* AIM OF THE TASK
Show all lines of the listing that hold the word "take".

* DATA RECORDS
____

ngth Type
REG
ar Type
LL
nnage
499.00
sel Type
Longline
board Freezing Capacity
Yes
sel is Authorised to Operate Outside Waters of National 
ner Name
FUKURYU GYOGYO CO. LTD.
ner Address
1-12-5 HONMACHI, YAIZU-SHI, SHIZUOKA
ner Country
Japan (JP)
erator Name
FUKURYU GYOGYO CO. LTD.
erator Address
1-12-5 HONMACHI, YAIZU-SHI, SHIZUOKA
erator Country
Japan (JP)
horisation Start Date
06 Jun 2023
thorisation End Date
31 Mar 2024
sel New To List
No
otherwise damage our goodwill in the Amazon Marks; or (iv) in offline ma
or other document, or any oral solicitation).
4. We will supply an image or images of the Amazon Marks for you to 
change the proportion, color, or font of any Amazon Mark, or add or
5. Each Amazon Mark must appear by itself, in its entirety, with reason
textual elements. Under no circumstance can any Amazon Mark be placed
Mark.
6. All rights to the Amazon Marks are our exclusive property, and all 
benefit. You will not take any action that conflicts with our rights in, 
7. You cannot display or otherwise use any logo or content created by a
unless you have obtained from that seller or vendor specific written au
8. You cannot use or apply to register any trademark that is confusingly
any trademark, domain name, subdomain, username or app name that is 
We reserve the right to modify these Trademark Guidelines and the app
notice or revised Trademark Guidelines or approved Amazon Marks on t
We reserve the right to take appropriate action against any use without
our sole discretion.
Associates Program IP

____

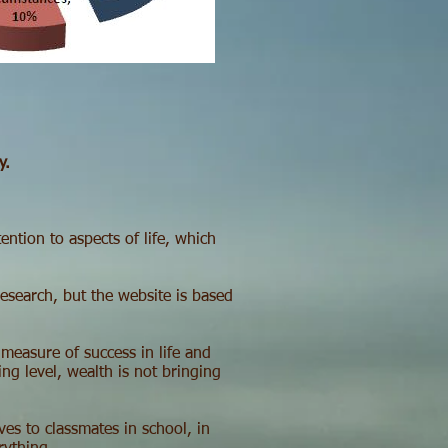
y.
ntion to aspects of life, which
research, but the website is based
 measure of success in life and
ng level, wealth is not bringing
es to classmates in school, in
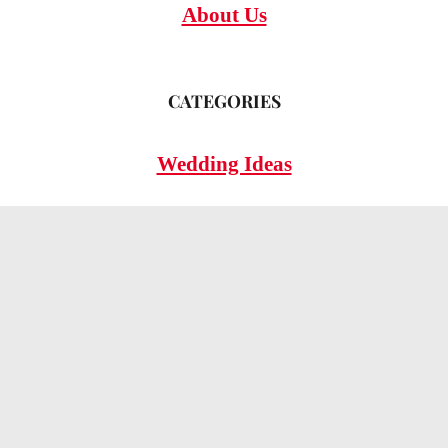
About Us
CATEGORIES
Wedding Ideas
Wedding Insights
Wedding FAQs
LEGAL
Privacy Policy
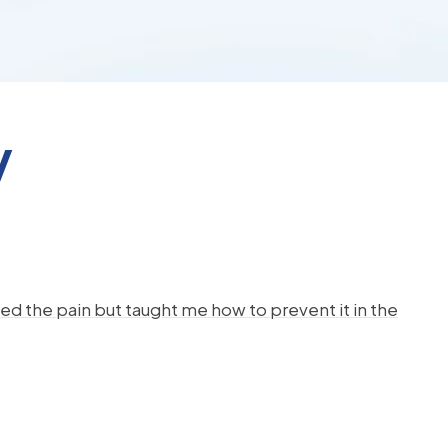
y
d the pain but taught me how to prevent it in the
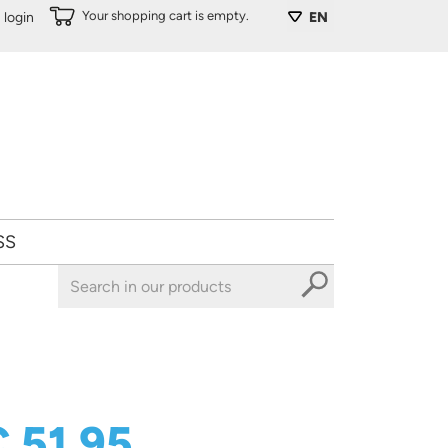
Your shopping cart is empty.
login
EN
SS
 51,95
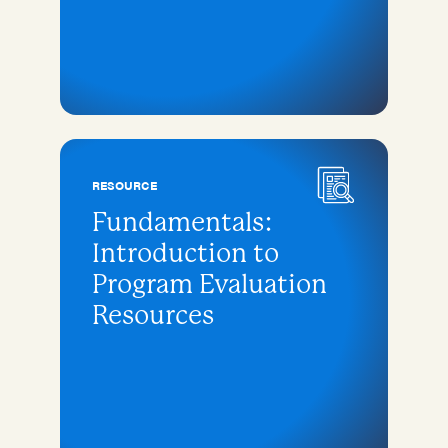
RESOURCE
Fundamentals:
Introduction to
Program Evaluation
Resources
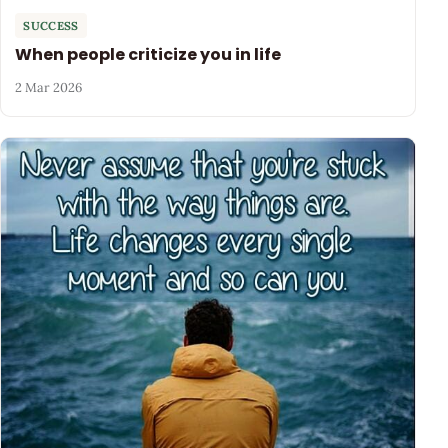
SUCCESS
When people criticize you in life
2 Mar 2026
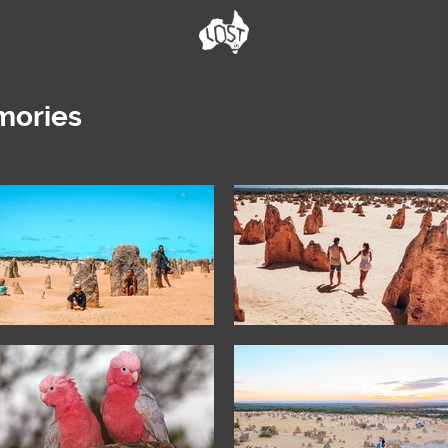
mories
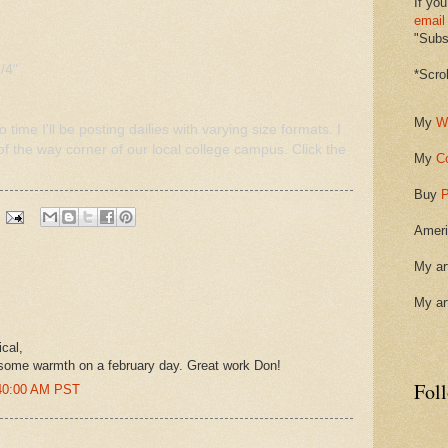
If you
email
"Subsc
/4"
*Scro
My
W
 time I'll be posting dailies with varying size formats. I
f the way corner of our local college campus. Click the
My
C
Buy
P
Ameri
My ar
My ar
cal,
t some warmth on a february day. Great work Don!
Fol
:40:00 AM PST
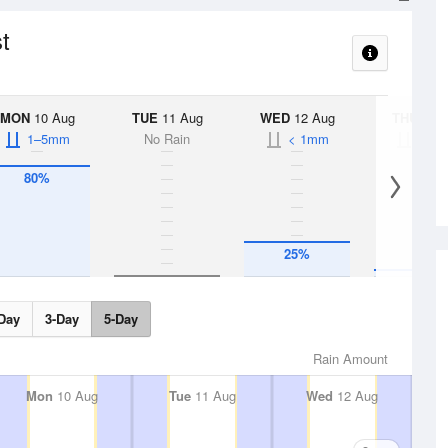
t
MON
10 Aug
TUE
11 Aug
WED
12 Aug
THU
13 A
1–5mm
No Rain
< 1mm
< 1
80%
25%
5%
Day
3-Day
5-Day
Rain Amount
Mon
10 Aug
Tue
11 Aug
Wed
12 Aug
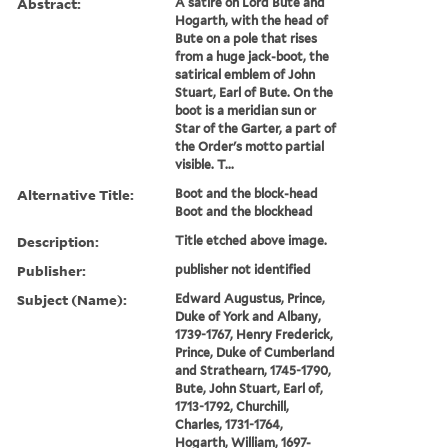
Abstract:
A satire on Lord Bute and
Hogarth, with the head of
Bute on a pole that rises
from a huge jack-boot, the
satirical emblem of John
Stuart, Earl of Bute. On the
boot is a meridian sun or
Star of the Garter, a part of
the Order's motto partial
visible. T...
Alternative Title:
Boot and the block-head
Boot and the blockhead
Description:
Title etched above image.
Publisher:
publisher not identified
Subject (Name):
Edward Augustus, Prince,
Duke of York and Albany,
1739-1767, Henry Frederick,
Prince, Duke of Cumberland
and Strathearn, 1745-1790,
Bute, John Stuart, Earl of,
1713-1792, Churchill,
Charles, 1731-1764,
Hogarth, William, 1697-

____

* RESULT OF THIS EXERCISE
benefit. You will not take any action that conflicts with our rights in, 
We reserve the right to take appropriate action against any use without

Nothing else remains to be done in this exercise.